Action item
Which lines of the data hold the word "Otváracie"? Copy all of them.
::: Dataset records :::
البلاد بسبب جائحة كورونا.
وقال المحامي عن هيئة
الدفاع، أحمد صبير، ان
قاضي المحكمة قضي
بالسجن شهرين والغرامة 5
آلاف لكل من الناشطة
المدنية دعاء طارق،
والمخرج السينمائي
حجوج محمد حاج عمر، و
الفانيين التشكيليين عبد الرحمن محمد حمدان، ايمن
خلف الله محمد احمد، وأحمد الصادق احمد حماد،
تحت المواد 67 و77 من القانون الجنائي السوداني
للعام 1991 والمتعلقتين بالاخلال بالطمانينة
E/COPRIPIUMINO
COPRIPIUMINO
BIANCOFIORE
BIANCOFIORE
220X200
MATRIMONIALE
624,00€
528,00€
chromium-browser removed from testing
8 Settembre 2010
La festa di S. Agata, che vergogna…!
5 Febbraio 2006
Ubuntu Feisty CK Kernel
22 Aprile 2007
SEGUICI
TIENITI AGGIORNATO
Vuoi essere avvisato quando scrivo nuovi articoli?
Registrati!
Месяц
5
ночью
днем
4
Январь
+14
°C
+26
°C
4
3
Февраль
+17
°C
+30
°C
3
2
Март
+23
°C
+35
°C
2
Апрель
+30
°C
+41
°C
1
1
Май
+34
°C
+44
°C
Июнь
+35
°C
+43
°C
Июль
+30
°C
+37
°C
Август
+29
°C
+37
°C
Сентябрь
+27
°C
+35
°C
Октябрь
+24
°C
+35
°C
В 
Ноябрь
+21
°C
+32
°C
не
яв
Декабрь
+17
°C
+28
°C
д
:::
::: Dataset records :::
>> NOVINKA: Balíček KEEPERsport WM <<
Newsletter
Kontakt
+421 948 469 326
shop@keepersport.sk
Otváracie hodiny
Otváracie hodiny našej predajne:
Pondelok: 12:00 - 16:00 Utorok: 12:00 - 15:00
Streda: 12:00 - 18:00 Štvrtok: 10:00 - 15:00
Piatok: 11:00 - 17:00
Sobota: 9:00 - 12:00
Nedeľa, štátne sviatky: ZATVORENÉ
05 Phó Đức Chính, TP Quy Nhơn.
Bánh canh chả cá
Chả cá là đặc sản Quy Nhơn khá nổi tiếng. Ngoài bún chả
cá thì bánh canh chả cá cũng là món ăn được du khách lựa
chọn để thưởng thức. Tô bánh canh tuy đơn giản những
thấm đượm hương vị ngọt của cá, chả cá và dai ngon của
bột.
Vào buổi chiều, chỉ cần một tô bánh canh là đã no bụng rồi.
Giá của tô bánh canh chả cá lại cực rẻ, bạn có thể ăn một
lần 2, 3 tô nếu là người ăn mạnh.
:::
Output below
Otváracie hodiny
Otváracie hodiny našej predajne:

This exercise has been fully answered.